I loved the structure of this book, a book-length essay, about Whitney’s breakup with their wife and longtime domme partner, their divorce, and the wide empty expanse of what happens next. They decide to go on a storm chasing tour, and the book is kind of a travel diary of the tour through the plains and south. They use what happens on the tour, their interactions with other people, and their reflections on their ongoing obsession with weather, to think about queerness, sex, aging, bodies, family, childhood, moving on, growing up. 

This book is described as a memoir about the end of a relationship, but I think at heart it is about aging and childhood and how hard it is to age in a society that is not built for queer and trans lives. So much of it is about Whitney's tough childhood, having to become very responsible very young, and then falling into this relationship in their early 20s, and having that become their center. It's about how amazing and incredible it felt to be in a D/s relationship, how it was what they wanted and needed, and then how disorienting it was to discover, nine years later, that they no longer wanted it, and to have to go through this reckoning process about how to be an adult. 

I love what they say about markers of adulthood and how we find them—not just queer folks, but also cis folks who hit those presumed markers but haven’t done any interrogation of themselves. They write a lot about this, how from the outside they had this adult life with this woman, they’d hit the marker, and yes it was queer and kinky but even still—marriage, partnership, house, wrote a book. But when their desires change, when they are no longer in love, they realize they never did all the thinking and pondering and grappling to get to adulthood. They just vaulted into the relationship instead. So the book feels like this gorgeous reckoning of: okay, then what do you do? 

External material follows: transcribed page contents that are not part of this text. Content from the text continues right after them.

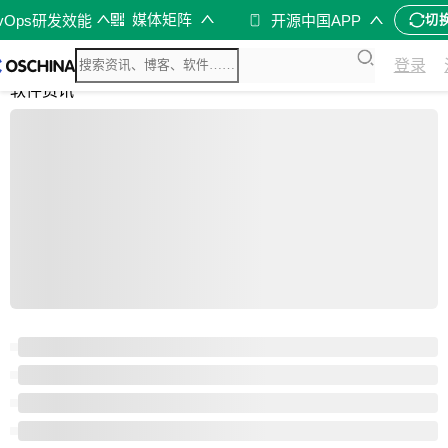
媒体矩阵
evOps研发效能
开源中国APP
切
综合
登录
开源资讯
软件资讯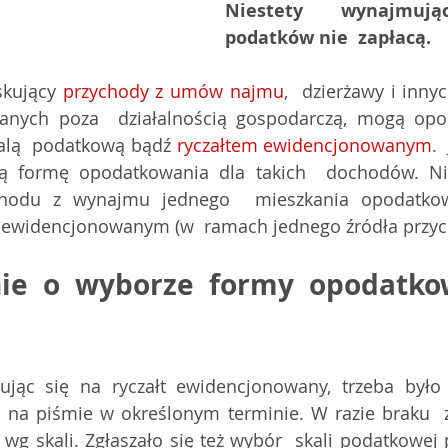
Niestety wynajmując
podatków nie  zapłacą. 
kujący 
przychody z umów najmu
,  dzierżawy i inn
eranych poza  działalnością gospodarczą, mogą opo
alą  podatkową bądź 
ryczałtem ewidencjonowanym
.
ną formę opodatkowania dla takich  dochodów. N
chodu z wynajmu jednego  mieszkania opodatkowa
m ewidencjonowanym (w  ramach jednego źródła przy
ie o wyborze formy opodatkow
ując się na ryczałt ewidencjonowany, trzeba było 
 na piśmie w określonym terminie. W razie braku  
 wg skali. Zgłaszało się też wybór  skali podatkowej p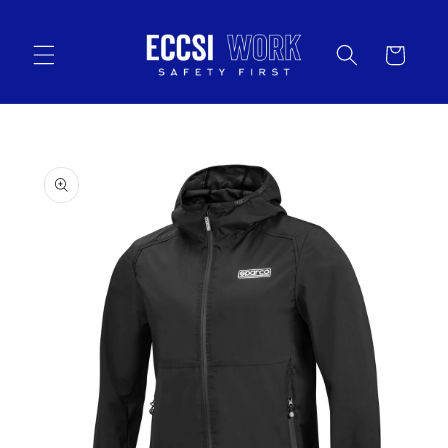
Vai
direttamente
ai contenuti
Carrello
Passa alle
informazioni
sul prodotto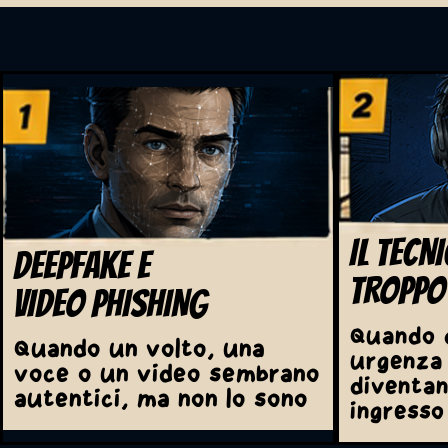
IL TECN
DEEPFAKE E
TROPPO
VIDEO PHISHING
Quando d
Quando un volto, una
urgenza 
voce o un video sembrano
diventan
autentici, ma non lo sono
ingresso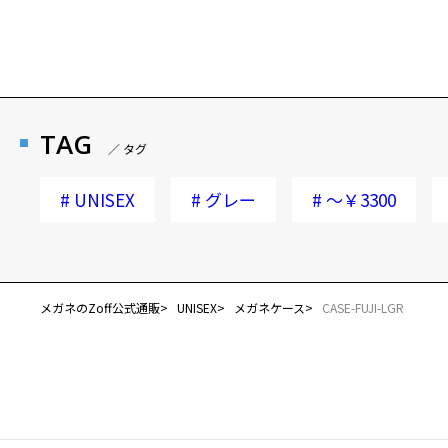
TAG
／ タグ
#
UNISEX
#
グレー
#
～￥3300
メガネのZoff公式通販
UNISEX
メガネケース
CASE-FUJI-LGR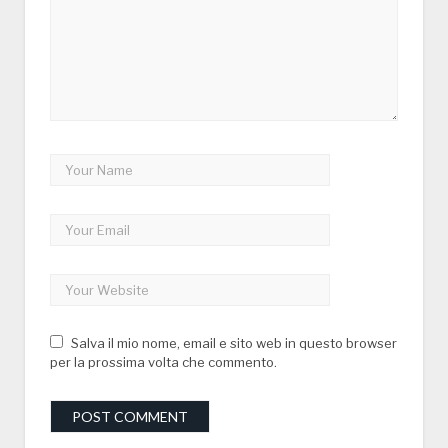
Salva il mio nome, email e sito web in questo browser
per la prossima volta che commento.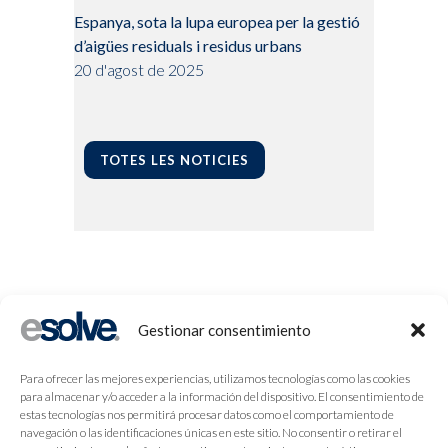
Espanya, sota la lupa europea per la gestió
d’aigües residuals i residus urbans
20 d'agost de 2025
TOTES LES NOTICIES
Gestionar consentimiento
Para ofrecer las mejores experiencias, utilizamos tecnologías como las cookies
para almacenar y/o acceder a la información del dispositivo. El consentimiento de
estas tecnologías nos permitirá procesar datos como el comportamiento de
navegación o las identificaciones únicas en este sitio. No consentir o retirar el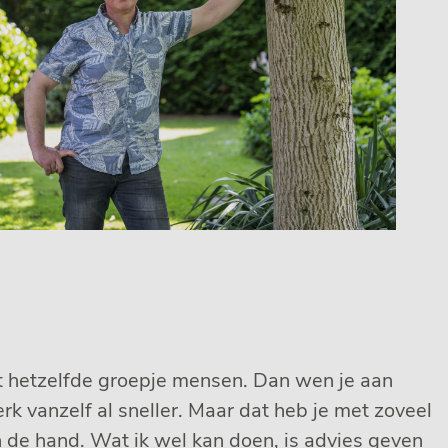
et hetzelfde groepje mensen. Dan wen je aan
rk vanzelf al sneller. Maar dat heb je met zoveel
n de hand. Wat ik wel kan doen, is advies geven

This feels so poignant to me because I think this happens to so many people even when we don’t realize it. Because we live in this world that values the markers but not the substance, that values the surfaces of things, and so it’s so easy to just allow yourself to believe you’re an adult when you’ve got the surface thing, when in reality you haven’t hit a marker, an internal marker, that means anything. 

I love the idea that aging is an immense thing that happens and changes everything and starts earlier in some ways than these prescribed ideas about life and timelines allow. So much of this book is about thinking about queer timelines, what they have to offer, where they hurt, and a lot of it is about Whitney wrestling with how their own queer timeline didn’t always serve them. 

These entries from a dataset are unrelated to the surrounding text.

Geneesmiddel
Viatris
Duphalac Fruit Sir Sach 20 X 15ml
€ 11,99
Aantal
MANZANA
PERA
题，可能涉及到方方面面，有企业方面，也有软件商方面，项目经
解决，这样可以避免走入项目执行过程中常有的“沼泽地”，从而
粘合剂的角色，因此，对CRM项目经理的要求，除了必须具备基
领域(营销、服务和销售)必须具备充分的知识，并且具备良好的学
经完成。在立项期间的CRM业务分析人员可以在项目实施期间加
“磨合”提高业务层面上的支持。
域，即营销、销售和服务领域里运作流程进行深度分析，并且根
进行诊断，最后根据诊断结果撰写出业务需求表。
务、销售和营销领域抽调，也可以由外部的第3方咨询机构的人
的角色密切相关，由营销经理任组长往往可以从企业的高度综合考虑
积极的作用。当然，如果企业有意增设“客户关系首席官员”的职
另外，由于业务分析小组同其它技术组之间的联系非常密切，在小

There are so beautiful meditations on family, too, and also storms and weather. Whitney reminds me of Eli Clare in some ways, in that he puts down a lot of ideas on the page: observations about their family, dad, ex-wife, gender, body—and just sort of leaves them there. The book feels very unresolved. There’s no pressure to make their life into a legible timeline for the sake of the book. 

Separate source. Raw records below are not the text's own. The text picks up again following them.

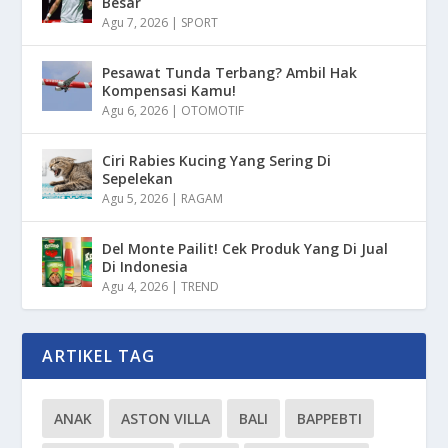
Besar
Agu 7, 2026
|
SPORT
Pesawat Tunda Terbang? Ambil Hak
Kompensasi Kamu!
Agu 6, 2026
|
OTOMOTIF
Ciri Rabies Kucing Yang Sering Di
Sepelekan
Agu 5, 2026
|
RAGAM
Del Monte Pailit! Cek Produk Yang Di Jual
Di Indonesia
Agu 4, 2026
|
TREND
ARTIKEL TAG
ANAK
ASTON VILLA
BALI
BAPPEBTI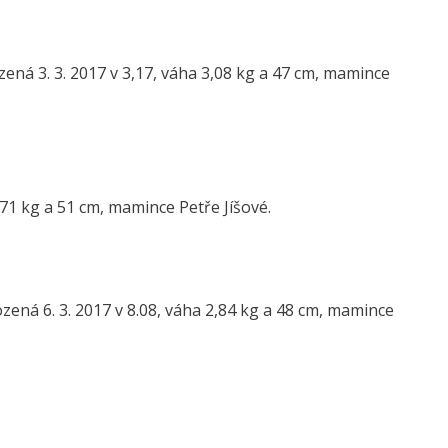
zená 3. 3. 2017 v 3,17, váha 3,08 kg a 47 cm, mamince
3,71 kg a 51 cm, mamince Petře Jíšové.
ená 6. 3. 2017 v 8.08, váha 2,84 kg a 48 cm, mamince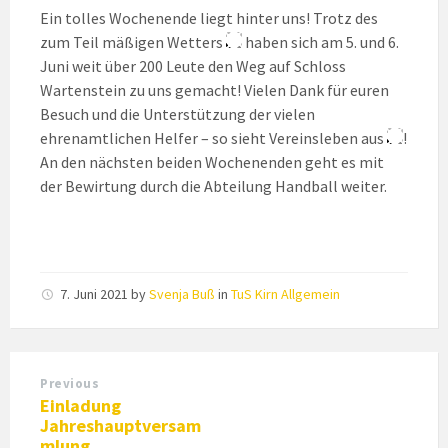
Ein tolles Wochenende liegt hinter uns! Trotz des
zum Teil mäßigen Wetters
haben sich am 5. und 6.
Juni weit über 200 Leute den Weg auf Schloss
Wartenstein zu uns gemacht! Vielen Dank für euren
Besuch und die Unterstützung der vielen
ehrenamtlichen Helfer – so sieht Vereinsleben aus
!
An den nächsten beiden Wochenenden geht es mit
der Bewirtung durch die Abteilung Handball weiter.
7. Juni 2021
by
Svenja Buß
in
TuS Kirn Allgemein
Previous
Einladung
Jahreshauptversam
mlung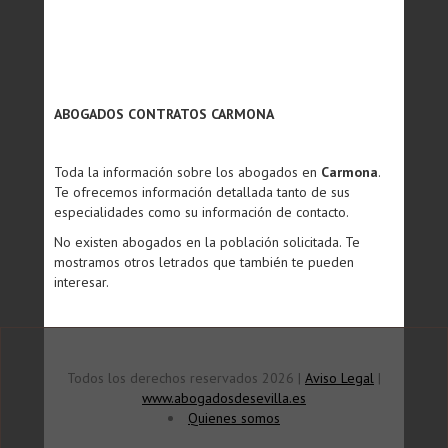
ABOGADOS CONTRATOS CARMONA
Toda la información sobre los abogados en
Carmona
.
Te ofrecemos información detallada tanto de sus
especialidades como su información de contacto.
No existen abogados en la población solicitada. Te
mostramos otros letrados que también te pueden
interesar.
Todos los derechos reservados 2026 |
Aviso Legal
|
www.abogadosdesevilla.es
Quienes somos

At one point Whitney says the problem is with masculine and feminine being tied to gender and not energy. They also talk about hormones as a way to play, and how people should be to play allowed to play, which I loved. I love their playing with gender, their understanding of themself as changing and in flux. It made me think a lot about trans elders. At one point they talk about Miss Major and how she refuses to be narrowed down and pinned down. I’m thinking, too, about Kate Bornstein who also talks about play. There is something really sacred in this trans writing of play, in these trans stories that aren’t about fixed journeys but circular ones, spiral ones.